Prosa is a Brazilian Portuguese benchmark of 1,000 real user multi-turn conversations sourced from WildChat. Candidate model responses are scored against per-question binary rubrics (pass/fail) by an LLM judge, with a multi-judge post-hoc filter that removes low-quality rubrics before the final scoring.
This top-level file is a guide; full instructions live in the per-directory README.md files.
The release is split in two self-contained directories, mirroring the structure of the paper.
| Directory | Paper section | Purpose |
|---|---|---|
Prosa-construction/ |
§3 Prosa Construction | Filters WildChat-4.8M down to the 1,000 conversations that form the prompt set of Prosa. |
Prosa-benchmark/ |
§4 Evaluation Protocol, §5 Results | Generates rubrics, scores candidate models, applies the multi-judge filter, produces the leaderboard. |
- Pipeline overview and per-step counts:
Prosa-construction/README.md - Step-by-step scripts:
Prosa-construction/filter_step1_base.py…filter_step7_sample_1000.py - Frozen output of step 6 (before random sampling, 1,355 rows):
Prosa-construction/06_nonsensical_filtered/ - Frozen output of step 7 (final sample, 1,000 rows):
Prosa-construction/07_sample_1000/
- Rubric generation, RRD F.1 prompt (§4.1):
Prosa-benchmark/prosa/gen_rubrics.py - Scoring formula and judge prompt, RRD F.3 (§4.2):
Prosa-benchmark/prosa/gen_score.py - Multi-judge rubric filter (§4.3):
Prosa-benchmark/prosa/filter_rubrics.py - Frozen 1,000 questions + 12,920 raw rubrics + filter outcomes:
Prosa-benchmark/prosa/data/prosa/question.jsonl
- Holistic baseline scoring (§5.1):
Prosa-benchmark/prosa/gen_score_holistic.py - Final leaderboard script (Table 5, §5.2):
Prosa-benchmark/prosa/show_score.py - Frozen verdicts for the 16 candidates × 3 judges:
Prosa-benchmark/prosa/data/prosa/score_rubric/,score_holistic/ - Three independent runs used for the unstable filter (§4.3):
Prosa-benchmark/prosa/data/prosa/score_rubric/,score_rubric_run2/,score_rubric_run3/
All artefacts are frozen. Reproducing Table 5 from local data takes two commands:
cd Prosa-benchmark
pip install -r requirements.txt
python -m prosa.show_score --filtered # rubric leaderboard (Table 5)

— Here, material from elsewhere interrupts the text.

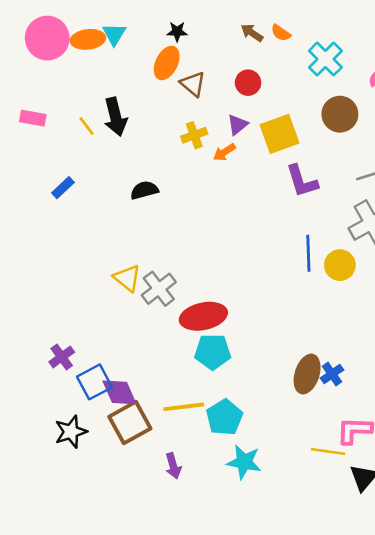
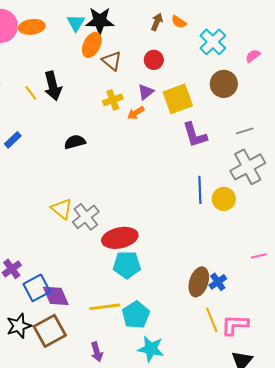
black star: (177, 31) -> (100, 21), size x1.8
brown arrow: (252, 33) -> (157, 22), turned 78
cyan triangle: (114, 34) -> (76, 23), moved
brown square: (130, 423) -> (50, 331), moved
yellow line: (328, 451) -> (212, 320), moved, turned 60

python -m prosa.show_score_holistic # holistic baseline (§5.1)A new candidate can be scored end-to-end with a single judge (Gemini 3 Flash recommended for cost). See Prosa-benchmark/README.md § Evaluating a new candidate for the three-step recipe (gen_answer → gen_score → show_score --filtered).
The filter outputs in question.jsonl (checklist_filtered_indices, question_excluded) come from prosa.filter_rubrics. Re-running the filter with the canonical configuration described in §4.3 reproduces them. See Prosa-benchmark/README.md § Re-running the rubric filter for usage and flags.